Nesse sentido, Hélio Oiticica afirmou em “Posição e programa” (julho de 1966): “Anti-arte seria uma completação da necessidade coletiva de uma atividade criadora latente, que seria motivada de um determinado modo pelo artista: ficam portanto invalidadas as posições metafísicas, intelectualistas e esteticistas – não há proposição de um elevar o espectador a um nível de criação, a uma meta-realidade, ou impor-lhe uma ideia ou um padrão estético correspondente àqueles conceitos de arte; mas de dar-lhe uma simples oportunidade de participação para que ele ache aí algo que queira realizar – é pois uma realização criativa o que propõe o artista, realização esta isenta de premissas morais, intelectuais ou estéticas – a anti-arte está isenta disso – é uma simples posição do homem nele mesmo, e nas suas possibilidades criativas vitais”.[viii]

E ainda, no “Programa ambiental”, também de julho de 1966 – justamente, em meio ao processo de constituição da Nova Objetividade Brasileira –, Oiticica reiterou: “Antes de mais nada, devo esclarecer que tal posição só poderá ser aqui uma posição totalmente anárquica, tal o grau de liberdade implícito nela. Tudo o que há de opressivo, social e individualmente, está em oposição a ela – todas as formas fixas e decadentes de governo, ou estruturas sociais vigentes, entram em conflito – a posição social-ambiental é a partida para todas as modificações sociais e políticas, ou ao menos o fermento para tal; é incompatível com ela qualquer lei que não seja determinada por uma necessidade interior definida, leis que se refazem constantemente – é a retomada da confiança do indivíduo nas suas intuições e anseios mais caros.

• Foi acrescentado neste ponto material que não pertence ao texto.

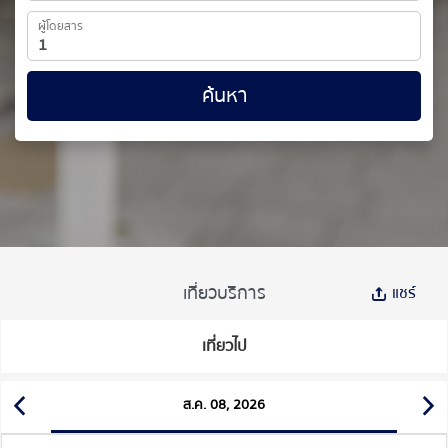
ผู้โดยสาร
ค้นหา
เที่ยวบริการ
แชร์
เที่ยวไป
ส.ค. 08, 2026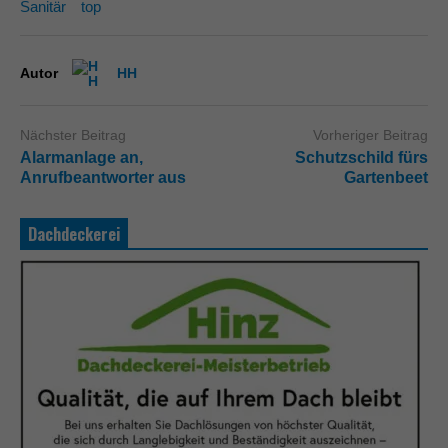
Sanitär
top
Autor
HH
Nächster Beitrag
Vorheriger Beitrag
Alarmanlage an,
Schutzschild fürs
Anrufbeantworter aus
Gartenbeet
Dachdeckerei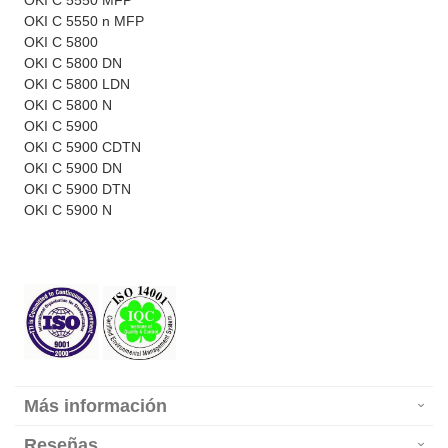
OKI C 5550 MFP
OKI C 5550 n MFP
OKI C 5800
OKI C 5800 DN
OKI C 5800 LDN
OKI C 5800 N
OKI C 5900
OKI C 5900 CDTN
OKI C 5900 DN
OKI C 5900 DTN
OKI C 5900 N
Más información
Reseñas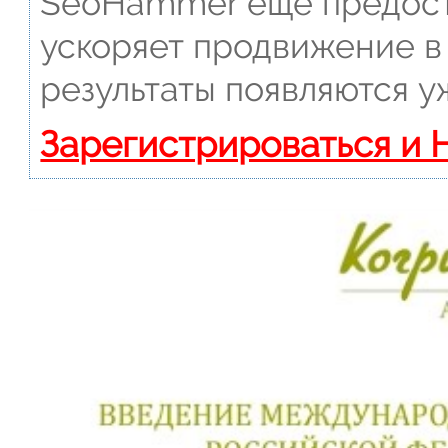
SeoHammer еще предост
ускоряет продвижение в 
результаты появляются у
Зарегистрироваться и 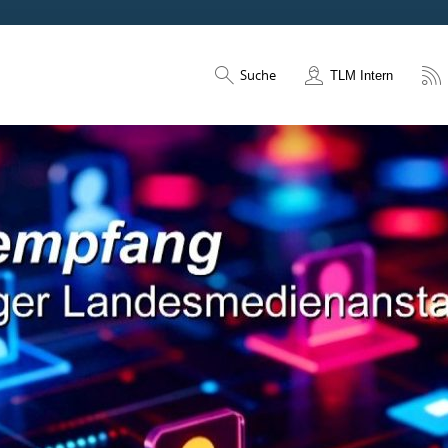
Suche
TLM Intern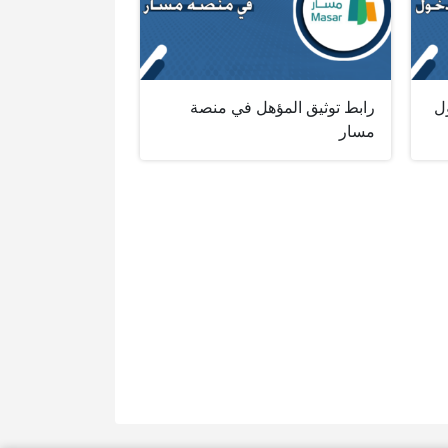
ل
رابط توثيق المؤهل في منصة
مسار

Politicamente, a posição é a de todas as autênticas esquerdas no nosso mundo –, não as esquerdas opressivas (das quais o Stalinismo é exemplo), é claro. Jamais haveria a possibilidade de ser de outro modo”. [ix]

De modo análogo, em “Aparecimento do Suprasensorial” (novembro-dezembro de 1967), texto escrito cerca de sete a oito meses após o “Esquema geral…”, Hélio Oiticica esclareceu: “Para mim, na minha evolução, o objeto foi uma passagem para experiências cada vez mais comprometidas com o comportamento individual de cada participador: faço questão de afirmar que não há a procura, aqui, de um novo condicionamento para o participador, mas sim a derrubada de todo condicionamento para procura da liberdade individual, através de proposições cada vez mais abertas, visando fazer com que cada um encontre em si mesmo, pela disponibilidade, pelo improviso, sua liberdade interior, a pista para o estado criador – seria o que Mário Pedrosa definiu profeticamente como ‘exercício experimental da liberdade’. É inútil querer procurar um novo esteticismo pelo objeto, ou limitar-se a ‘achados’ e novidades pseudoavançadas através de obras e preposições. Quando criei e defini a ideia de ‘nova objetividade’, foi para definir um estado característico dessa evolução verificada nas vanguardas brasileiras, não para estratificar conceitos e criar novas categorias: objeto e arte ambiental”.[x]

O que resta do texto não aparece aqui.